Exercise objective: Give the listing again word for word. Skip the pictures.
▽
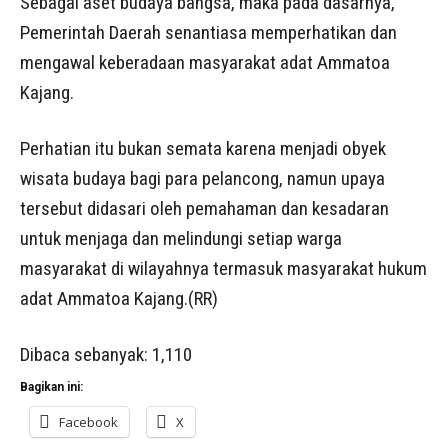
Sebagai aset budaya bangsa, maka pada dasarnya,
Pemerintah Daerah senantiasa memperhatikan dan
mengawal keberadaan masyarakat adat Ammatoa
Kajang.
Perhatian itu bukan semata karena menjadi obyek
wisata budaya bagi para pelancong, namun upaya
tersebut didasari oleh pemahaman dan kesadaran
untuk menjaga dan melindungi setiap warga
masyarakat di wilayahnya termasuk masyarakat hukum
adat Ammatoa Kajang.(RR)
Dibaca sebanyak:
1,110
Bagikan ini:
Facebook
X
△
Reply to the exercise:
Sebagai aset budaya bangsa, maka pada dasarnya,
Pemerintah Daerah senantiasa memperhatikan dan
mengawal keberadaan masyarakat adat Ammatoa
Kajang.
Perhatian itu bukan semata karena menjadi obyek
wisata budaya bagi para pelancong, namun upaya
tersebut didasari oleh pemahaman dan kesadaran
untuk menjaga dan melindungi setiap warga
masyarakat di wilayahnya termasuk masyarakat hukum
adat Ammatoa Kajang.(RR)
Dibaca sebanyak:
1,110
Bagikan ini:
Facebook
X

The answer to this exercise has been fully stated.